B. Exchange Privilege, Rollover Privilege, and Conversion Offer

    1. Applicants propose to offer an exchange privilege to Unitholders 
of the Trusts at a reduced sales charge (``Exchange Privilege''). 
Unitholders would be able to exchange any or all of their Units in a 
Series of a Trust for Units in one or more available Series of the 
Trusts (``Exchange Series''). Applicants also propose a conversion 
offer at a reduced sales charge (``Conversion Offer'') pursuant to 
which Unitholders may elect to redeem Units of any Series in which 
there is no active secondary market (``Redemption Series'') and apply 
the proceeds to the purchase of available Units of one or more Series 
of the Trusts (``Conversion Series''). In addition, applicants propose 
to offer a rollover privilege to Unitholders of the Trusts at a reduced 
sales charge (``Rollover Privilege'').

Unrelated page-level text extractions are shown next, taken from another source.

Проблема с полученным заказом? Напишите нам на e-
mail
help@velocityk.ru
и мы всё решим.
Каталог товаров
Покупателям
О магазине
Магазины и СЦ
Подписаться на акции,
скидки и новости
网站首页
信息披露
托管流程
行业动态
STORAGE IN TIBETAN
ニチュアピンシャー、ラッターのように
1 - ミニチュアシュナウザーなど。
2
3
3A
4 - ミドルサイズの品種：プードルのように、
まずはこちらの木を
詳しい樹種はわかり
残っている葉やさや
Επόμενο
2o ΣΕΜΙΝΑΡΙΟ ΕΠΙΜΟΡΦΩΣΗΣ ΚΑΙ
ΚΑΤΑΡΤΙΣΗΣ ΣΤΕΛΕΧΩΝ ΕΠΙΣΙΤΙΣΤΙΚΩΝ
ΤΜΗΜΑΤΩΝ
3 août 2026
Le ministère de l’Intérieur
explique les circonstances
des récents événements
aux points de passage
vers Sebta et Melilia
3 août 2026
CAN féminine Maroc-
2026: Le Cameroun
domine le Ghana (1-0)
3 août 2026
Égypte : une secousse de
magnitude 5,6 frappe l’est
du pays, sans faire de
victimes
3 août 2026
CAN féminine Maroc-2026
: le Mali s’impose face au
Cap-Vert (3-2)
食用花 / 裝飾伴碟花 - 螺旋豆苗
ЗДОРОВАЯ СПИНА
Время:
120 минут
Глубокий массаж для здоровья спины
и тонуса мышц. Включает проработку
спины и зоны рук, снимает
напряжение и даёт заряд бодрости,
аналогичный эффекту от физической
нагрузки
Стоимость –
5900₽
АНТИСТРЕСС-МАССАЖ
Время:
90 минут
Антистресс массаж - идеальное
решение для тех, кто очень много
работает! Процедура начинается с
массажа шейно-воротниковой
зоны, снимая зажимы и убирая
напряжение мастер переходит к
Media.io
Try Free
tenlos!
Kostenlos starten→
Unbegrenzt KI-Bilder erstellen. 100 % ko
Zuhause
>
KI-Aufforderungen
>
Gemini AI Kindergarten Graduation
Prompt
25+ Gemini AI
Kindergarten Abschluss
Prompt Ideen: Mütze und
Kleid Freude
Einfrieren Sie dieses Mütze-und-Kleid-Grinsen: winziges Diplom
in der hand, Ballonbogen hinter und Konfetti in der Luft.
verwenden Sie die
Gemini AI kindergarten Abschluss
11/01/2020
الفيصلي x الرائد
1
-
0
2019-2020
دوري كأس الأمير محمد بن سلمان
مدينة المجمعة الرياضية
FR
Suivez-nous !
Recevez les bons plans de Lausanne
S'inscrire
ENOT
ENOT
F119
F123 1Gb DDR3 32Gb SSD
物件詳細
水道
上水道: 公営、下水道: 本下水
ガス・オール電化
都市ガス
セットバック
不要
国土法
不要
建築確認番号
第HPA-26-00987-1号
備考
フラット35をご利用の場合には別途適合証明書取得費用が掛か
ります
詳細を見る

Unitholders would be able to 
``roll over'' their Units in a Series which is terminating 
(``Terminating Series'') for Units in one or more new Series of the 
Trusts (``Rollover Series'').
    2. To exercise the Exchange Privilege or Rollover Privilege, a 
Unitholder must notify the Sponsor. In order to exercise the Conversion 
Offer, a Unitholder must notify his or her retail broker. The 
Conversion Offer will be handled entirely through the Unitholder's 
retail broker and the retail broker must tender the Units to the 
Trustee of the Redemption Series for redemption and then apply the 
proceeds toward the purchase of Units of a Conversion Series. Exercise 
of the Exchange Privilege or Rollover Privilege is subject to the 
following conditions: (i) The Sponsor must be maintaining a

[[Page 67661]]

secondary market in Units of the available Exchange Series or Rollover 
Series; (ii) at the time of the Unitholder's election to participate, 
there must be Units of the Exchange Series or Rollover Series to be 
acquired available for sale, either under the initial primary 
distribution or in the Sponsor's secondary market; (iii) exchanges will 
be in whole Units only; and (iv) for certain Series, Units may be 
obtained in blocks of certain sizes only.
    3. Unitholders who wish to exchange Units under the Exchange 
Privilege, the Rollover Privilege or the Conversion Offer within the 
first five months of purchase will not be eligible for the reduced 
sales charge. Such Unitholders will be charged a sales load equal to 
the greater of: (i) The reduced sales charge; or (ii) an amount which, 
when added to the sales charge paid by the Unitholder upon his or her 
original purchase of Units of the applicable Series, would equal the 
sales charge applicable to the direct purchase of the newly acquired 
Units, determined as of the date of purchase.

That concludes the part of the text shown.